The first step is to stop taking medications that inhibit or delay gastric emptying.
Gastroparesis treatment options include:
Many patients who suffer from gastroparesis are not absorbing enough nutrition. Dietary changes can relieve symptoms while maintaining proper nutrition. Dietary modifications include:
- Switching to a liquid diet, as liquids may empty more easily from the stomach
- Eating several small meals throughout the day rather than two or three large meals
- Avoiding late night eating
- Eating foods that are lower in fiber and fat; both fiber and fat can cause a delay in gastric emptying
- Avoiding hyperglycemia (high blood sugar), which can delay gastric emptying
- Pureeing food can sometimes make it easier for the stomach to digest
- Avoiding narcotic medications
- Stopping smoking
A trained nutritionist can help you manage your diet.
There are a number of medications available to treat gastroparesis. Your doctor will discuss with you the benefits and risks of each one before deciding on a medication regimen.
Prokinetic medications are drugs that promote gastric emptying and are an important part of managing gastroparesis. Two commonly used medications are:
- Erythromycin: This medicine induces forceful contractions, stimulating gastric emptying of both solid and liquid foods. You can take this medicine orally or receive it intravenously. Erythromycin may cause abdominal cramps and nausea.
- Metoclopramide: This medicine increases the movements in your digestive system, helping the food to pass through more quickly and efficiently. This is the only medication in the United States that is FDA approved to treat gastroparesis. However, in some patients it may cause movement disorders. Your doctor will discuss with you if you are a candidate for this medication.
Occasionally, prokinetic medication does not offer substantial relief from the nausea and vomiting associated with gastroparesis. Your doctor may prescribe antiemetic therapy to help with those symptoms. Antiemetic drugs are also known as anti-sickness drugs.
If dietary changes and medication did not improve your symptoms, your doctor may perform an endoscopic procedure.
- Decompressive gastrostomy: During an endoscopy, your doctor places a gastrostomy tube into your stomach. The tube helps drain the stomach, improving the nausea and vomiting.
- Jejunostomy: If the gastrostomy tube is not effective, a jejunostomy tube will be left in place to ensure you remain properly hydrated and nourished. During a jejunostomy, a feeding tube is inserted through your abdomen and into your small intestine. This way, your small intestine receives the nutrients directly, bypassing the stomach.
Doctors at Johns Hopkins are at the forefront of novel therapies for patients with gastroparesis. In fact, we are the only health care center in Maryland to offer gastric pacing, a new approach to treating gastroparesis.
Gastric pacing is also known as gastric electric stimulation.
During gastric pacing:
- You undergo a small operation to place electrodes on the surface of the stomach called the gastric serosa, the membrane lining of the stomach.
- The electrodes provide electric stimulation.

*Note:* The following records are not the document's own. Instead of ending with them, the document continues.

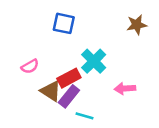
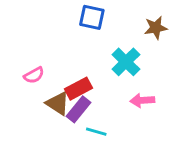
blue square: (64, 23) -> (92, 17), moved
cyan cross: (94, 61) -> (126, 62), moved

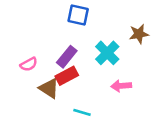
brown star: (156, 28) -> (139, 34), moved
purple rectangle: (78, 109) -> (67, 57), moved

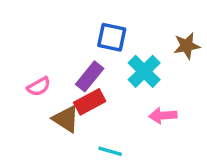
blue square: (78, 15) -> (112, 37), moved

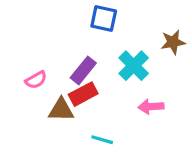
blue square: (112, 37) -> (104, 18), moved
brown triangle: (66, 119) -> (61, 110), turned -32

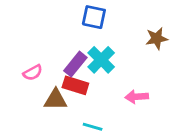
cyan cross: (134, 66) -> (101, 60), moved
red rectangle: (83, 94) -> (75, 85), turned 45

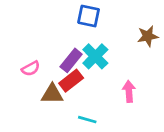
red rectangle: (75, 85) -> (71, 81), turned -55
pink arrow: (137, 97) -> (129, 91), turned 90

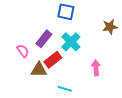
purple rectangle: (71, 60) -> (44, 39), moved
pink semicircle: (31, 68) -> (23, 51), turned -96

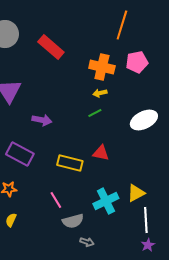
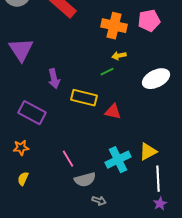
yellow arrow: (100, 93) -> (119, 56), moved
purple arrow: (42, 120) -> (54, 79), turned 66
yellow rectangle: (70, 163) -> (84, 98), moved

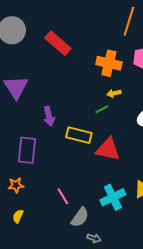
red triangle: (113, 112) -> (108, 149), size x1.5
purple rectangle: (32, 113) -> (27, 150), turned 68
gray semicircle: (85, 180) -> (80, 217), turned -40

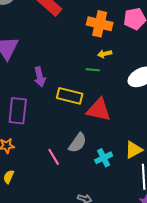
green line: (102, 109) -> (93, 70), turned 32
cyan cross: (113, 197) -> (104, 158), size x0.7
gray semicircle: (80, 217) -> (78, 143), moved

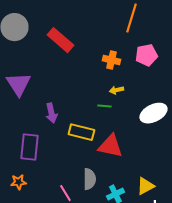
orange cross: (100, 24) -> (111, 60), size x0.7
gray semicircle: (78, 143) -> (89, 179), turned -35

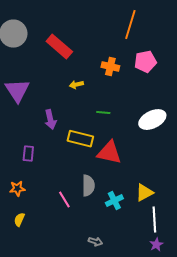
yellow arrow: (116, 90) -> (76, 85), moved
purple rectangle: (29, 147) -> (28, 154), size x0.6

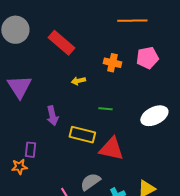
orange line: (130, 25) -> (132, 21), turned 72
gray semicircle: (88, 186) -> (90, 182), turned -125
orange star: (17, 189) -> (19, 167), moved

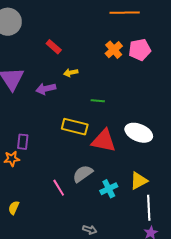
red rectangle: (61, 43) -> (54, 47), moved, size x0.6
orange cross: (112, 63) -> (114, 50), moved, turned 36
purple arrow: (52, 116) -> (46, 89), moved, turned 90
white ellipse: (154, 116) -> (139, 133), moved, turned 48

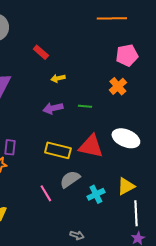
orange cross: (114, 50) -> (118, 86), moved
purple arrow: (46, 89) -> (53, 108), moved
yellow rectangle: (75, 127) -> (58, 150), moved

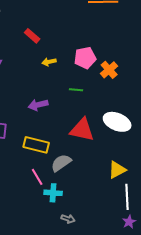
pink pentagon: (127, 55) -> (85, 58), moved
purple arrow: (53, 108) -> (38, 105), moved
yellow rectangle: (58, 150) -> (36, 145), moved
cyan cross: (96, 194) -> (53, 193), moved, turned 30

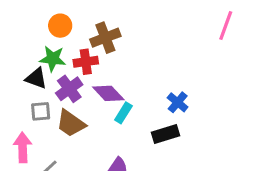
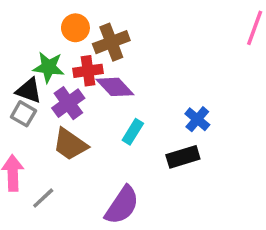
orange circle: (60, 26) -> (75, 28), moved
purple diamond: (108, 93) -> (115, 87), moved
gray square: (41, 111) -> (23, 114), moved, turned 35

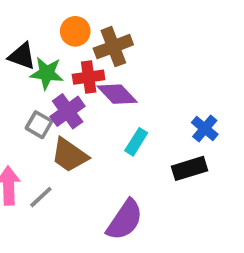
black triangle: (29, 91) -> (22, 56), moved
gray square: (23, 114) -> (39, 125), moved
gray line: (43, 198) -> (41, 197), moved

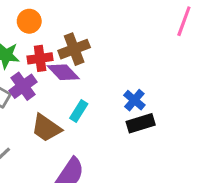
brown cross: (113, 47) -> (74, 49), moved
brown trapezoid: (70, 155) -> (46, 128), moved
black rectangle: (190, 168) -> (141, 123), moved

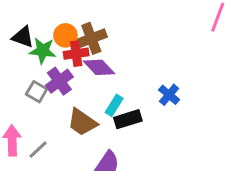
orange circle: (29, 21) -> (65, 35), moved
brown cross: (74, 49) -> (91, 38), moved
black rectangle: (141, 123) -> (128, 119), moved

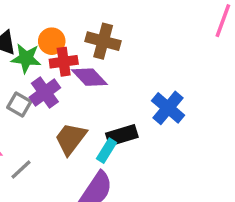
brown cross: (91, 38) -> (103, 41), moved, turned 36
blue cross: (169, 95) -> (168, 108), size x1.4
cyan rectangle: (114, 105) -> (106, 151), moved
brown trapezoid: (82, 122) -> (71, 139), turned 92

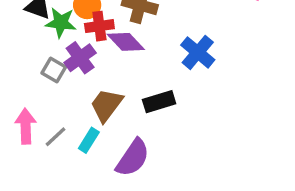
blue cross: (168, 108) -> (198, 52), moved
cyan rectangle: (106, 151) -> (89, 140), moved

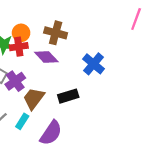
red cross: (99, 26) -> (19, 47), moved
purple cross: (80, 58) -> (15, 81), moved

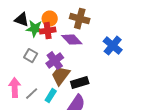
purple cross: (15, 81) -> (55, 61), moved
black rectangle: (68, 96) -> (80, 83), moved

- The stimulation increases muscle contractions and improves gastric emptying.
Gastric pacing has been shown to decrease nausea in some patients; however, data is still emerging and not all patients benefit. Talk to your Johns Hopkins gastroenterologist to see if gastric pacing is right for you.
Botulinum Toxin (Botox®)
In some patients with gastroparesis, spasms of the lower stomach may contribute to abnormal gastric emptying. The contraction and relaxation functions of the stomach are uncoordinated and ineffective. Botulinum toxin is a medicine that your doctor injects into your stomach muscle to prevent muscle contraction. It can help improve spasms in the stomach muscles.
Some studies show that the medicine decreases resistance in the muscles and improves gastric emptying and symptoms. Other studies showed that this treatment did not routinely benefit patients with gastroparesis. Therefore, this medicine may be used for select patients with signs of lower stomach spasms, but it is not used routinely.
Research is continuing into certain medications and procedures that may be effective for treating gastroparesis. These include medications to affect the movement of the stomach muscles and to improve gastric emptying. Other nonmedical therapies which are sometimes offered to patients include gastric outlet stenting (placing a stent in the pylorus and holding it open for food to pass through), gastric outlet myotomy (cutting the muscle of the pylorus to enable food to pass through) and in some rare cases, total gastrectomy (surgical removal of the stomach). In these difficult cases where standard medical therapies do not help, Johns Hopkins physicians work together in teams to create new and innovative therapies.
There is anecdotal data to support use of alternative therapies like ginger, herbal therapies, magnetic anti-nausea bracelets and acupuncture. While data is limited, it appears that many patients may benefit from these interventions. Hopkins offers our patients alternative therapies, and we have two trained acupuncturists on staff at the integrative medicine center.